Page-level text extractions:
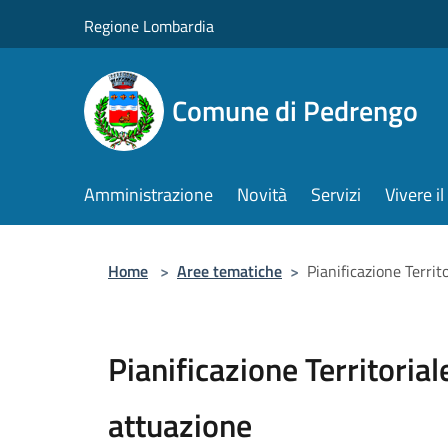
Salta al contenuto principale
Regione Lombardia
Comune di Pedrengo
Amministrazione
Novità
Servizi
Vivere 
Home
>
Aree tematiche
>
Pianificazione Territ
Pianificazione Territorial
attuazione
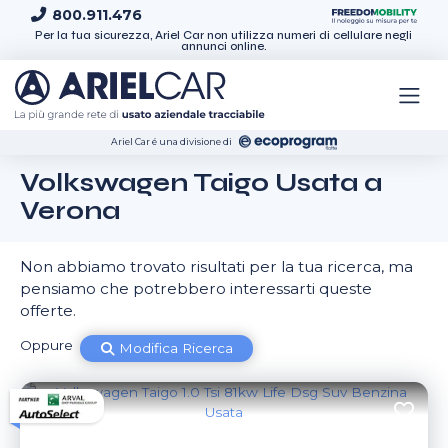
Skip to content
800.911.476
Per la tua sicurezza, Ariel Car non utilizza numeri di cellulare negli
annunci online.
Ariel Car é una divisione di
Volkswagen Taigo Usata a
Verona
Non abbiamo trovato risultati per la tua ricerca, ma
pensiamo che potrebbero interessarti queste
offerte.
Oppure
Modifica Ricerca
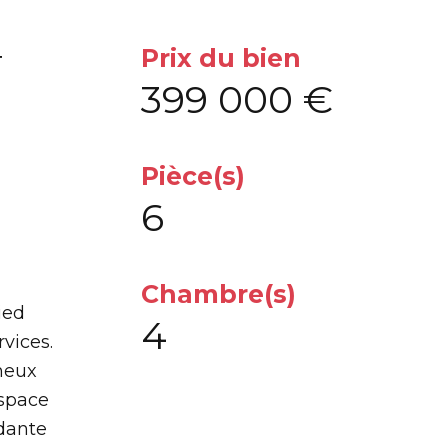
Prix du bien
T
399 000 €
Pièce(s)
6
Chambre(s)
ied
4
vices.
neux
espace
dante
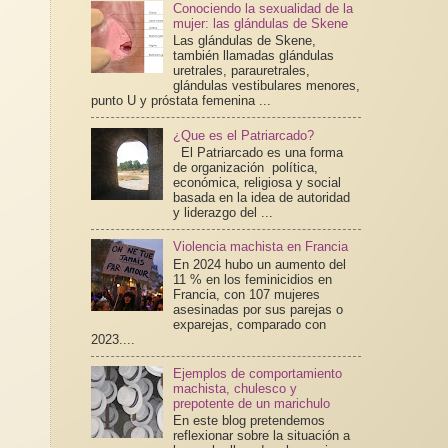
Conociendo la sexualidad de la
mujer: las glándulas de Skene
Las glándulas de Skene,
también llamadas glándulas
uretrales, parauretrales,
glándulas vestibulares menores,
punto U y próstata femenina ...
¿Que es el Patriarcado?
El Patriarcado es una forma
de organización política,
económica, religiosa y social
basada en la idea de autoridad
y liderazgo del ...
Violencia machista en Francia
En 2024 hubo un aumento del
11 % en los feminicidios en
Francia, con 107 mujeres
asesinadas por sus parejas o
exparejas, comparado con
2023....
Ejemplos de comportamiento
machista, chulesco y
prepotente de un marichulo
En este blog pretendemos
reflexionar sobre la situación a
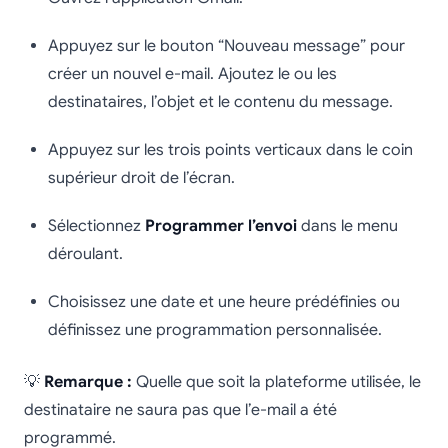
Appuyez sur le bouton “Nouveau message” pour
créer un nouvel e-mail. Ajoutez le ou les
destinataires, l’objet et le contenu du message.
Appuyez sur les trois points verticaux dans le coin
supérieur droit de l’écran.
Sélectionnez
Programmer l’envoi
dans le menu
déroulant.
Choisissez une date et une heure prédéfinies ou
définissez une programmation personnalisée.
💡
Remarque :
Quelle que soit la plateforme utilisée, le
destinataire ne saura pas que l’e-mail a été
programmé.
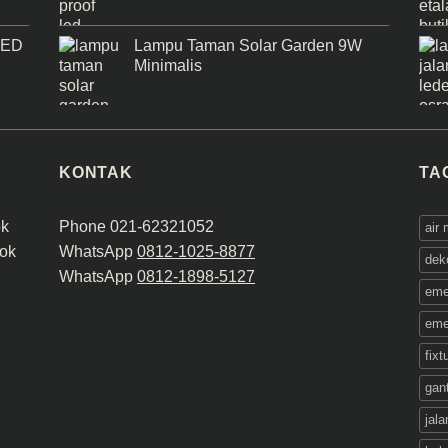
LED
Lampu Taman Solar Garden 9W
Minimalis
KONTAK
TA
ok
Phone 021-62321052
air
ok
WhatsApp
0812-1025-8877
dek
WhatsApp
0812-1898-5127
eme
eme
fix
gant
jala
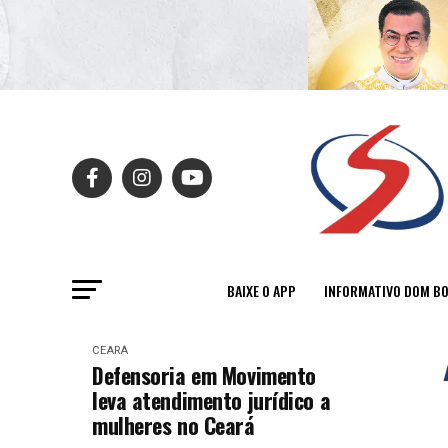
BAIXE O APP
INFORMATIVO DOM B
CEARÁ
Defensoria em Movimento
leva atendimento jurídico a
mulheres no Ceará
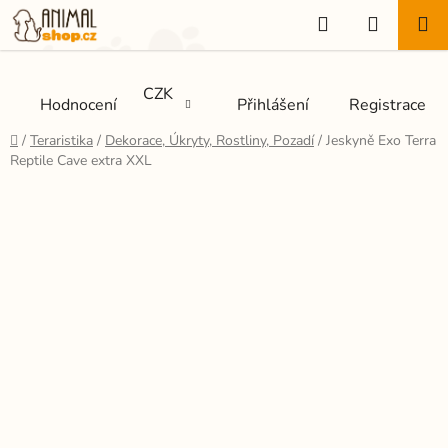
Přejít
Hledat
NÁKUP
na
KOŠÍK
obsah
CZK
Hodnocení
Přihlášení
Registrace
Domů
/
Teraristika
/
Dekorace, Úkryty, Rostliny, Pozadí
/
Jeskyně Exo Terra
Reptile Cave extra XXL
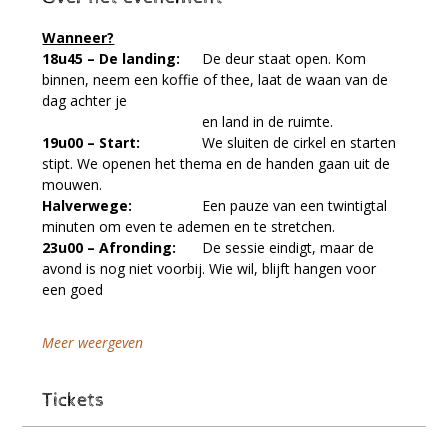
Wanneer?
18u45 – De landing:
 	De deur staat open. Kom 
binnen, neem een koffie of thee, laat de waan van de 
dag achter je 	
				en land in de ruimte.
19u00 – Start:
 		We sluiten de cirkel en starten 
stipt. We openen het thema en de handen gaan uit de 
mouwen.
Halverwege:
 		Een pauze van een twintigtal 
minuten om even te ademen en te stretchen.
23u00 – Afronding:
 	De sessie eindigt, maar de 
avond is nog niet voorbij. Wie wil, blijft hangen voor 
een goed 
Meer weergeven
Tickets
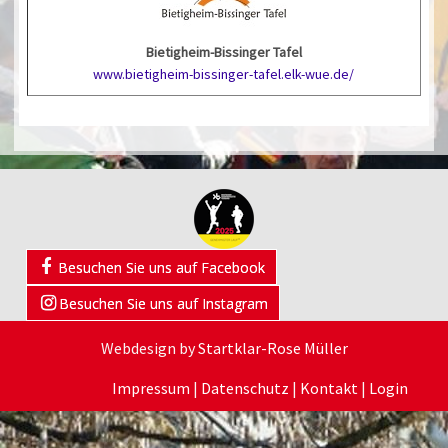
Bietigheim-Bissinger Tafel
www.bietigheim-bissinger-tafel.elk-wue.de/
Besuchen Sie uns auf Facebook
Besuchen Sie uns auf Instagram
Webdesign by
Startklar-Rose Müller
Impressum
|
Datenschutz
|
Kontakt
|
Login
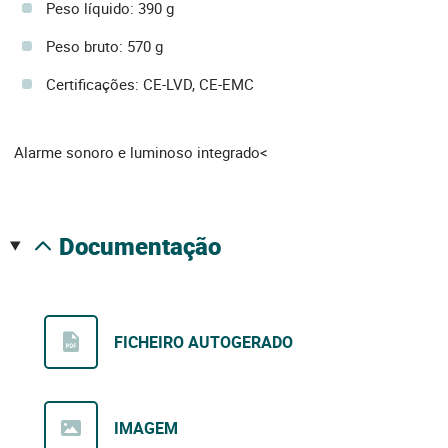
Peso líquido: 390 g
Peso bruto: 570 g
Certificações: CE-LVD, CE-EMC
Alarme sonoro e luminoso integrado<
documentação
FICHEIRO AUTOGERADO
IMAGEM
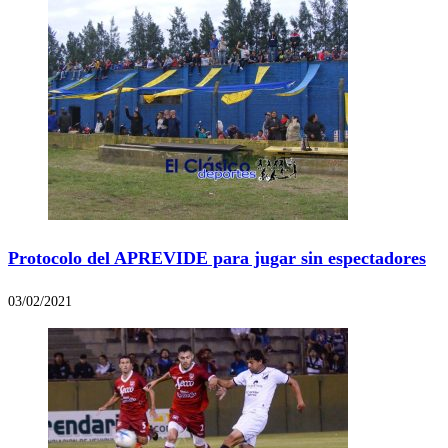
Protocolo del APREVIDE para jugar sin espectadores
03/02/2021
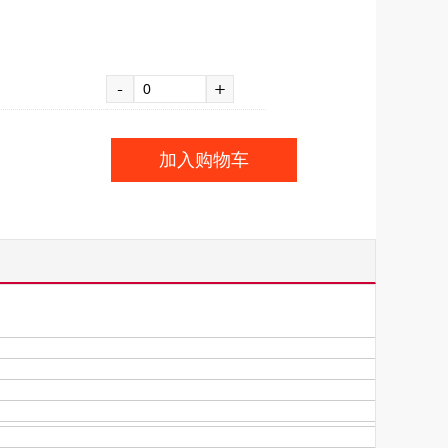
-
+
加入购物车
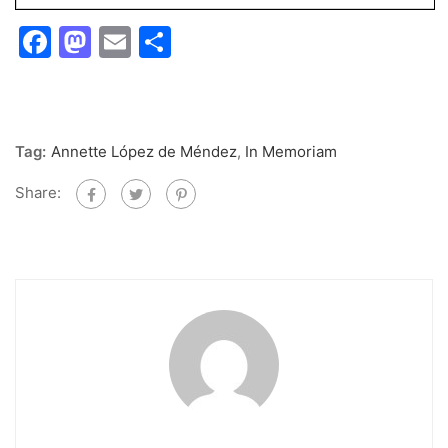
Facebook
Mastodon
Email
Share
Tag:
Annette López de Méndez
,
In Memoriam
Share:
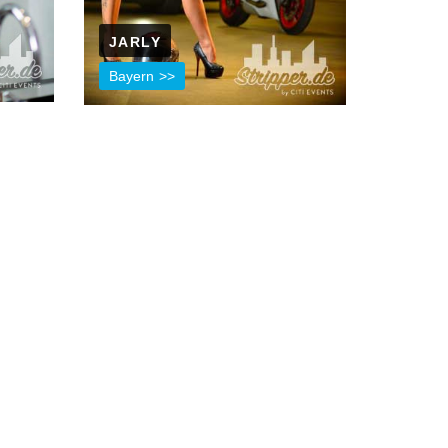
JARLY
Bayern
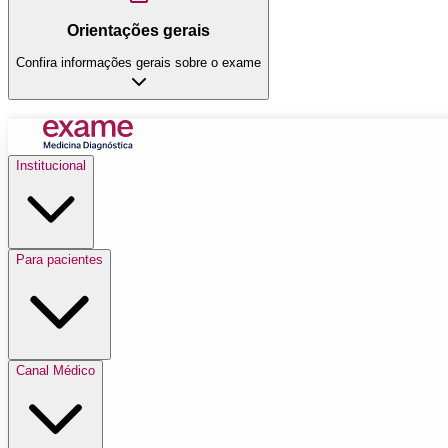
Orientações gerais
Confira informações gerais sobre o exame
Institucional
Para pacientes
Canal Médico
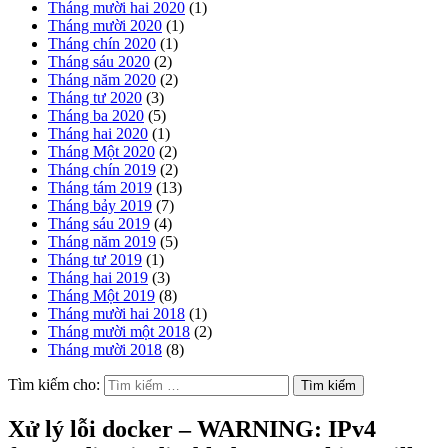
Tháng mười hai 2020
(1)
Tháng mười 2020
(1)
Tháng chín 2020
(1)
Tháng sáu 2020
(2)
Tháng năm 2020
(2)
Tháng tư 2020
(3)
Tháng ba 2020
(5)
Tháng hai 2020
(1)
Tháng Một 2020
(2)
Tháng chín 2019
(2)
Tháng tám 2019
(13)
Tháng bảy 2019
(7)
Tháng sáu 2019
(4)
Tháng năm 2019
(5)
Tháng tư 2019
(1)
Tháng hai 2019
(3)
Tháng Một 2019
(8)
Tháng mười hai 2018
(1)
Tháng mười một 2018
(2)
Tháng mười 2018
(8)
Tìm kiếm cho:
Xử lý lỗi docker – WARNING: IPv4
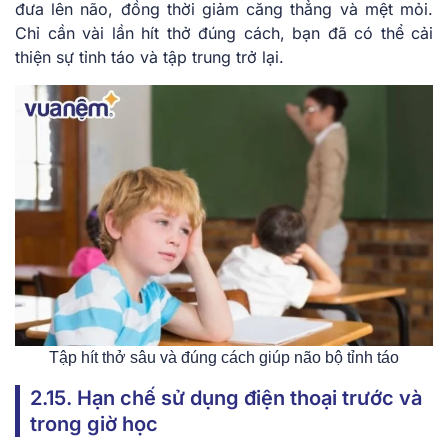
đưa lên não, đồng thời giảm căng thẳng và mệt mỏi.
Chỉ cần vài lần hít thở đúng cách, bạn đã có thể cải
thiện sự tỉnh táo và tập trung trở lại.
Tập hít thở sâu và đúng cách giúp não bộ tỉnh táo
2.15. Hạn chế sử dụng điện thoại trước và
trong giờ học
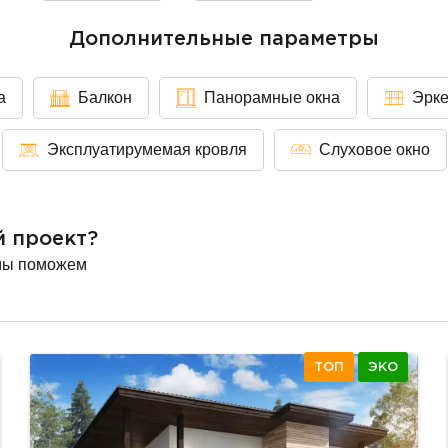
Дополнительные параметры
а
Балкон
Панорамные окна
Эрк
Эксплуатирумемая кровля
Слуховое окно
й проект?
мы поможем
ТОП
ЭКО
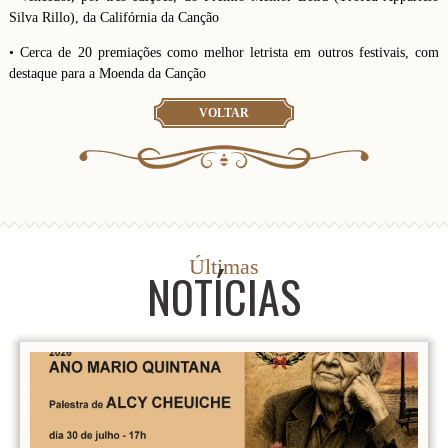
Silva Rillo), da Califórnia da Canção
• Cerca de 20 premiações como melhor letrista em outros festivais, com
destaque para a Moenda da Canção
VOLTAR
Últimas
NOTÍCIAS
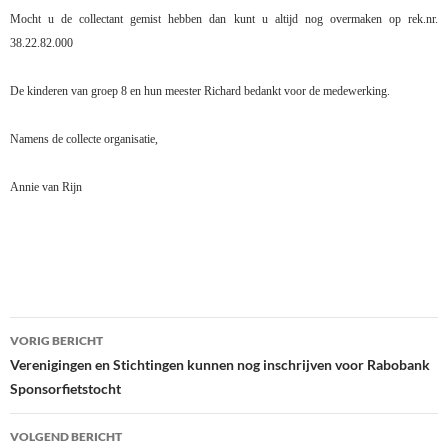
Mocht u de collectant gemist hebben dan kunt u altijd nog overmaken op rek.nr.
38.22.82.000
De kinderen van groep 8 en hun meester Richard bedankt voor de medewerking.
Namens de collecte organisatie,
Annie van Rijn
Bericht
VORIG BERICHT
navigatie
Verenigingen en Stichtingen kunnen nog inschrijven voor Rabobank
Sponsorfietstocht
VOLGEND BERICHT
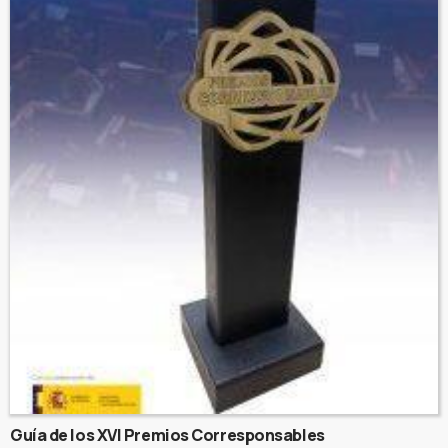
Guía de los XVI Premios Corresponsables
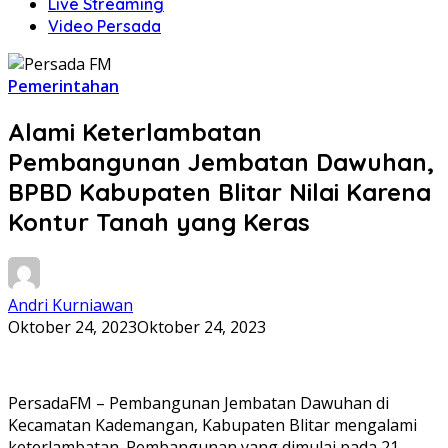
Live Streaming
Video Persada
Pemerintahan
Alami Keterlambatan
Pembangunan Jembatan Dawuhan,
BPBD Kabupaten Blitar Nilai Karena
Kontur Tanah yang Keras
Andri Kurniawan
Oktober 24, 2023
Oktober 24, 2023
PersadaFM – Pembangunan Jembatan Dawuhan di
Kecamatan Kademangan, Kabupaten Blitar mengalami
keterlambatan. Pembangunan yang dimulai pada 21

> What is being asked
Your task is to return the lines above, from the first one up to and including the line containing "Modifica Ricerca", minus any pictures.

> Problem solution
Salta al contenuto principale
Regione Lombardia
Comune di Pedrengo
Amministrazione
Novità
Servizi
Vivere 
Home
>
Aree tematiche
>
Pianificazione Territ
Pianificazione Territorial
attuazione
Skip to content
800.911.476
Per la tua sicurezza, Ariel Car non utilizza numeri di cellulare negli
annunci online.
Ariel Car é una divisione di
Volkswagen Taigo Usata a
Verona
Non abbiamo trovato risultati per la tua ricerca, ma
pensiamo che potrebbero interessarti queste
offerte.
Oppure
Modifica Ricerca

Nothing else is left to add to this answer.